Hello,
What is correct strategy of indexing and querying strategy when using time series collection?
I have example collection created using following command:
db.createCollection("monitoring", {expireAfterSeconds : 604800, timeseries : {timeField : "timestamp", metaField : "metadata", granularity : "minutes"}})
This collection would store following data:
db.monitoring.insert({ timestamp: ISODate('2024-05-21T10:24:37.809Z'), metadata: { monitoringId: '123', deviceId : "dev" }, value: 1000} )
I want to query this collection using metadata field and timestamp field, however all my options have drawbacks:
- Query using on entire metadata field may produce inconsistent results because time series collection may change field order inside of metadata field, so following query may not produce any results depending on internal storage:
db.monitoring.find({metadata : {monitoringId : "123", deviceId : "dev"}})
``
Such query is also discouraged by Best Practices for Time Series Collections article in documentation
2. Query using scalar sub-fields will always produce correct result no matter what field order is, however it does not use automatically created index on metadata field, which will result in slow response time.
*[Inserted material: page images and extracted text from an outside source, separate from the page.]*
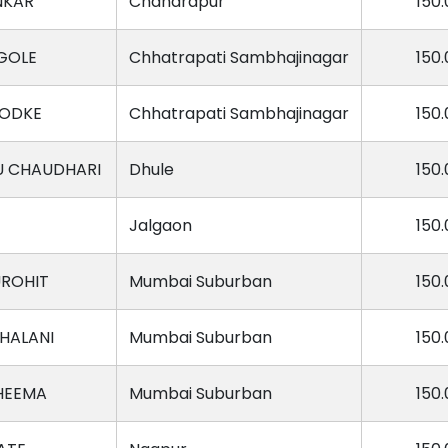
NKAR
Chandrapur
150.
GOLE
Chhatrapati Sambhajinagar
150.
BODKE
Chhatrapati Sambhajinagar
150.
U CHAUDHARI
Dhule
150.
Jalgaon
150.
UROHIT
Mumbai Suburban
150.
HALANI
Mumbai Suburban
150.
HEEMA
Mumbai Suburban
150.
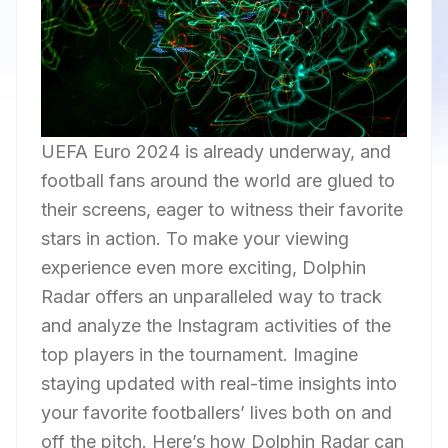
UEFA Euro 2024 is already underway, and
football fans around the world are glued to
their screens, eager to witness their favorite
stars in action. To make your viewing
experience even more exciting, Dolphin
Radar offers an unparalleled way to track
and analyze the Instagram activities of the
top players in the tournament. Imagine
staying updated with real-time insights into
your favorite footballers’ lives both on and
off the pitch. Here’s how Dolphin Radar can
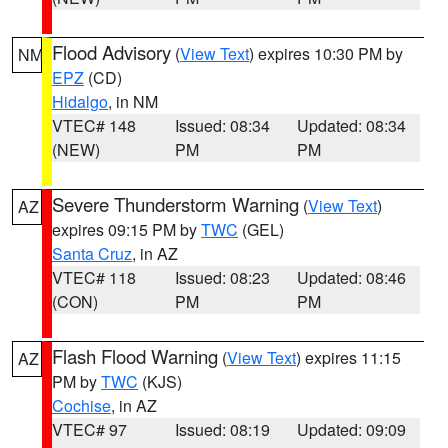
Flood Advisory
(
View Text
) expires 10:30 PM by
NM
EPZ
(CD)
Hidalgo
, in NM
VTEC# 148
Issued: 08:34
Updated: 08:34
(NEW)
PM
PM
Severe Thunderstorm Warning
(
View Text
)
AZ
expires 09:15 PM by
TWC
(GEL)
Santa Cruz
, in AZ
VTEC# 118
Issued: 08:23
Updated: 08:46
(CON)
PM
PM
Flash Flood Warning
(
View Text
) expires 11:15
AZ
PM by
TWC
(KJS)
Cochise
, in AZ
VTEC# 97
Issued: 08:19
Updated: 09:09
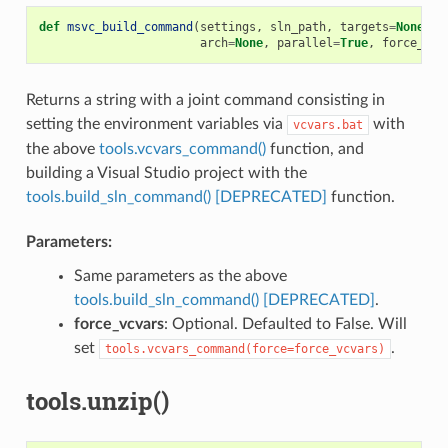
def
msvc_build_command
(
settings
,
sln_path
,
targets
=
None
,
u
arch
=
None
,
parallel
=
True
,
force_vcv
Returns a string with a joint command consisting in
setting the environment variables via
with
vcvars.bat
the above
tools.vcvars_command()
function, and
building a Visual Studio project with the
tools.build_sln_command() [DEPRECATED]
function.
Parameters:
Same parameters as the above
tools.build_sln_command() [DEPRECATED]
.
force_vcvars
: Optional. Defaulted to False. Will
set
.
tools.vcvars_command(force=force_vcvars)
tools.unzip()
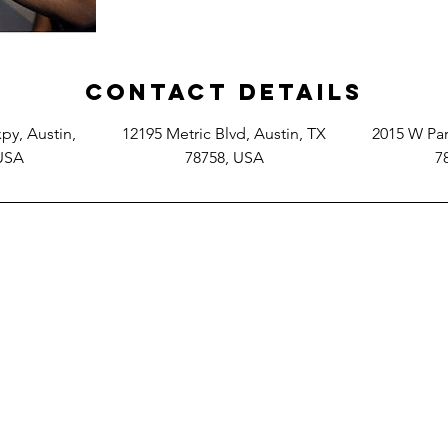
Contact Details
y, Austin,
12195 Metric Blvd, Austin, TX
2015 W Par
 USA
78758, USA
7
2015 W. Parmer Ln. Austin Tx. 78727
12195 Metric Blvd, Austin TX 78758
14701 N Mopac Expy, Austin, TX 78728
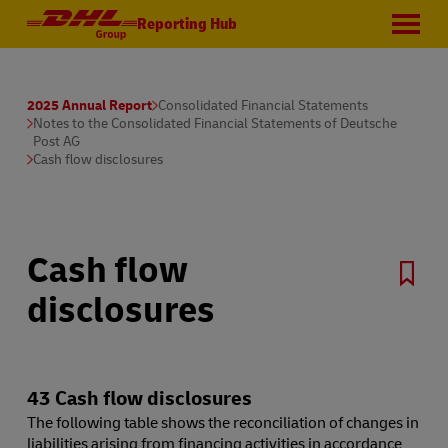
Reporting Hub
2025 Annual Report
Consolidated Financial Statements
Notes to the Consolidated Financial Statements of Deutsche
Post AG
Cash flow disclosures
Cash flow
disclosures
43 Cash flow disclosures
The following table shows the reconciliation of changes in
liabilities arising from financing activities in accordance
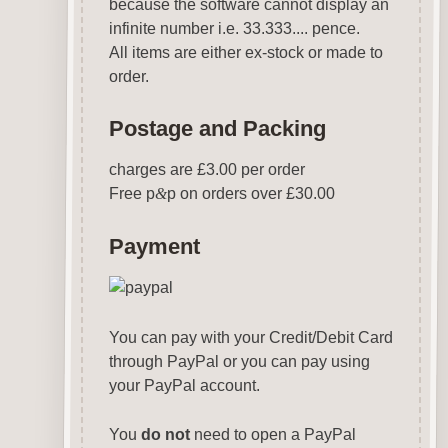
because the software cannot display an
infinite number i.e. 33.333.... pence.
All items are either ex-stock or made to
order.
Postage and Packing
charges are £3.00 per order
Free p
&
p on orders over £30.00
Payment
You can pay with your Credit/Debit Card
through PayPal or you can pay using
your PayPal account.
You
do not
need to open a PayPal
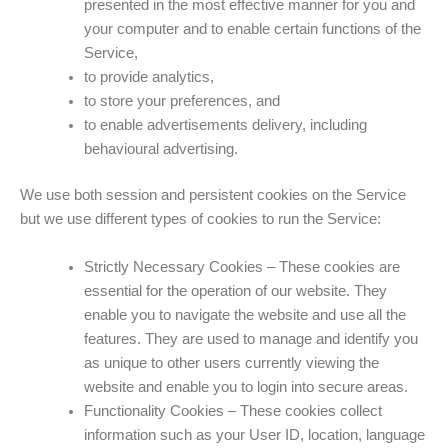
presented in the most effective manner for you and
your computer and to enable certain functions of the
Service,
to provide analytics,
to store your preferences, and
to enable advertisements delivery, including
behavioural advertising.
We use both session and persistent cookies on the Service
but we use different types of cookies to run the Service:
Strictly Necessary Cookies – These cookies are
essential for the operation of our website. They
enable you to navigate the website and use all the
features. They are used to manage and identify you
as unique to other users currently viewing the
website and enable you to login into secure areas.
Functionality Cookies – These cookies collect
information such as your User ID, location, language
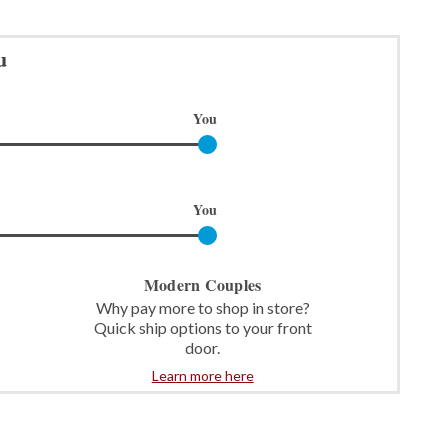
u
You
You
Modern Couples
Why pay more to shop in store?
Quick ship options to your front
door.
Learn more here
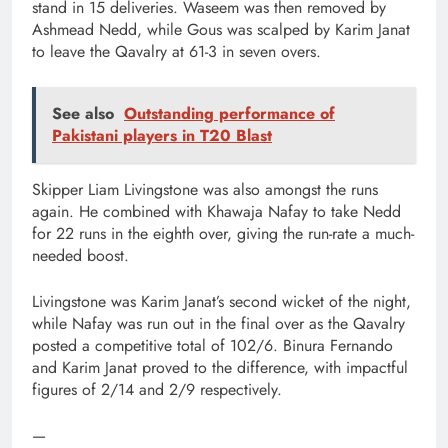
stand in 15 deliveries. Waseem was then removed by
Ashmead Nedd, while Gous was scalped by Karim Janat
to leave the Qavalry at 61-3 in seven overs.
See also
Outstanding performance of
Pakistani players in T20 Blast
Skipper Liam Livingstone was also amongst the runs
again. He combined with Khawaja Nafay to take Nedd
for 22 runs in the eighth over, giving the run-rate a much-
needed boost.
Livingstone was Karim Janat’s second wicket of the night,
while Nafay was run out in the final over as the Qavalry
posted a competitive total of 102/6. Binura Fernando
and Karim Janat proved to the difference, with impactful
figures of 2/14 and 2/9 respectively.
—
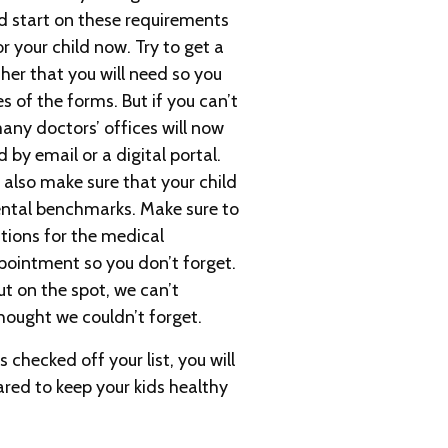
d start on these requirements
r your child now. Try to get a
her that you will need so you
s of the forms. But if you can’t
ny doctors’ offices will now
by email or a digital portal.
o also make sure that your child
ental benchmarks. Make sure to
stions for the medical
pointment so you don’t forget.
 on the spot, we can’t
ought we couldn’t forget.
 checked off your list, you will
ared to keep your kids healthy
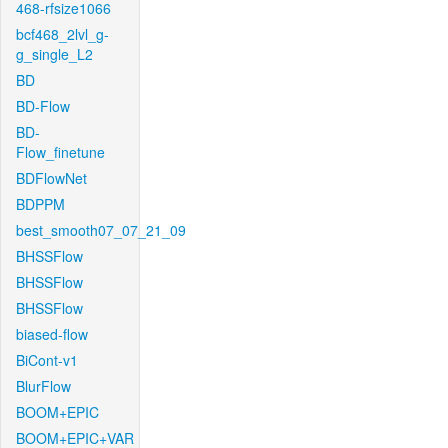
468-rfsize1066
bcf468_2lvl_g-
g_single_L2
BD
BD-Flow
BD-
Flow_finetune
BDFlowNet
BDPPM
best_smooth07_07_21_09
BHSSFlow
BHSSFlow
BHSSFlow
biased-flow
BiCont-v1
BlurFlow
BOOM+EPIC
BOOM+EPIC+VAR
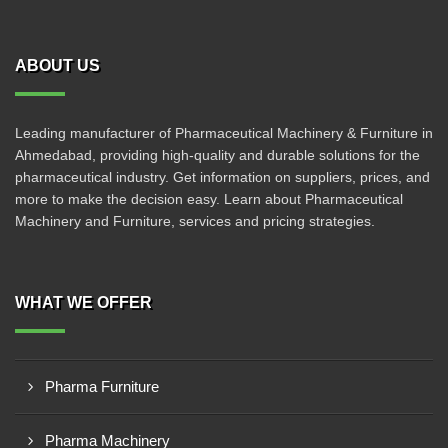
ABOUT US
Leading manufacturer of Pharmaceutical Machinery & Furniture in
Ahmedabad, providing high-quality and durable solutions for the
pharmaceutical industry. Get information on suppliers, prices, and
more to make the decision easy. Learn about Pharmaceutical
Machinery and Furniture, services and pricing strategies.
WHAT WE OFFER
Pharma Furniture
Pharma Machinery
In this case, hinting index does not work properly - index is used, but with incorrect bounds and query is still slow.
3. I could create following index and use scalar sub-fields query:
db.monitoring.createIndex({“metadata.monitoringId” : 1, “metadata.deviceId” : 1, timestamp : 1})
However, this is counter-intuitive because one would assume that automatically created metadata index would be useful for nested metadata fields.
Is there a way to use automatically created index in such situation?